Industry training practices
Traditional training methods utilize various types of training platforms to provide a structured blended program. Companies typically utilize a combination of noncontact training (e.g., computer-based training or webinars), classroom training and hands-on training. Off-site training often provides an extremely focused training environment but is exceedingly difficult to schedule because it requires time away from daily duties. Many times, individuals are left to schedule their own training with little oversight or guidance on available training resources. Hands-on, “on-the-job” training can be challenging to conduct as equipment is operationally critical and cannot be taken out of service for training purposes. Trying to utilize all these training platforms to meet the industry’s training requirements has too often been a futile effort by most companies due to time and budget constraints.

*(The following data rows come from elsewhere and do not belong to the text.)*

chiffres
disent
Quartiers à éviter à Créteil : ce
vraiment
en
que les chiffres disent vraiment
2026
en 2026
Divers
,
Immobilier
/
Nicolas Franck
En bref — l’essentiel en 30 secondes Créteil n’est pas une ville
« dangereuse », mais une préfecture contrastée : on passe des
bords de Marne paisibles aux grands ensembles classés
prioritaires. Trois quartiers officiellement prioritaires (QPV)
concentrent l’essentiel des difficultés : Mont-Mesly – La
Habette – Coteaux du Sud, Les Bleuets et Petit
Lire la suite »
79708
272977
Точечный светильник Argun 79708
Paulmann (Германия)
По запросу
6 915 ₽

Areas that have seen vast technical advancements in recent years are gas and liquid quality analyzers and the sample conditioning systems for meeting the inlet requirements of a wide variety of analytical equipment. Gas quality has become more of a focal point in midstream and transmission systems to meet both reliability and economic operations demands. Analytical equipment is increasingly utilizing technologies in laser and ultraviolet light detection for a variety of component analysis through spectroscopy. Gas chromatography has advanced to faster and smaller systems that provide modular components. The shale revolution has added to this complexity by introducing an abundance of richer gas streams. This increases the need to be much more aware of the importance of proper sample conditioning, thereby requiring the employment of both practices and equipment that deliver an accurate sample to the analyzer. Combine these technological advancements with new personnel entering the industry and training becomes increasingly important.

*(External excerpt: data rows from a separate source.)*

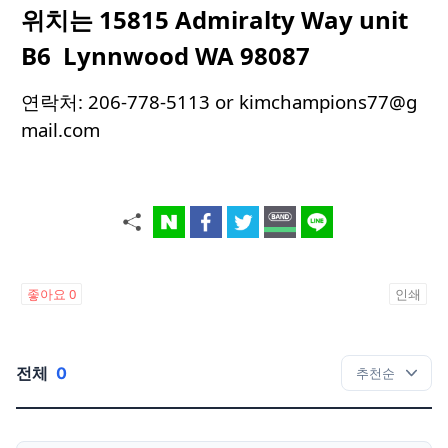
위치는 15815 Admiralty Way unit
B6 Lynnwood WA 98087
연락처:
206-778-5113
or kimchampions77@g
mail.com
좋아요
0
인쇄
전체
0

Customer service through training
Numerous companies across the U.S. have utilized Mustang Sampling’s Mobile Training Lab (MTL) to provide a realworld field installation training experience to their personnel, whether they’re at field locations or a corporate office. Companies such as Kinder Morgan in Houston; Targa in Midland, Texas; Crestwood in Carlsbad, New Mexico; and measurement schools in Oklahoma, Idaho and Texas have all hosted the MTL. The MTL is a 53-foot trailer with an onboard generator, making it a truly self-sufficient unit that’s operationally capable even in remote areas. It’s packed full of analytical equipment and sample conditioning systems. This lab provides students with the ability to learn firsthand how the equipment operates with guided instruction. Much of the equipment is fully functional, providing the option to give hands-on instruction to operate the equipment in a noncritical environment and, in some cases, disassembly and reassembly of various items. Multiple monitors are located throughout the trailer for video instruction, and a small classroom is in the front of the trailer where up to four students can receive individual instruction. Various analyzers available include four different models of gas chromatographs, moisture (H2O) analyzers, H2S analyzers, a mercury analyzer, an oxygen analyzer and a chemical process analyzer. These analyzers and sample conditioning systems cover natural gas, renewable natural gas, NGL and LNG. Depending on its schedule, the MTL can be on location relatively soon following the customer’s request. This service is typically provided at no cost to the customer and can be combined with a preliminary webinar to add to the overall training experience.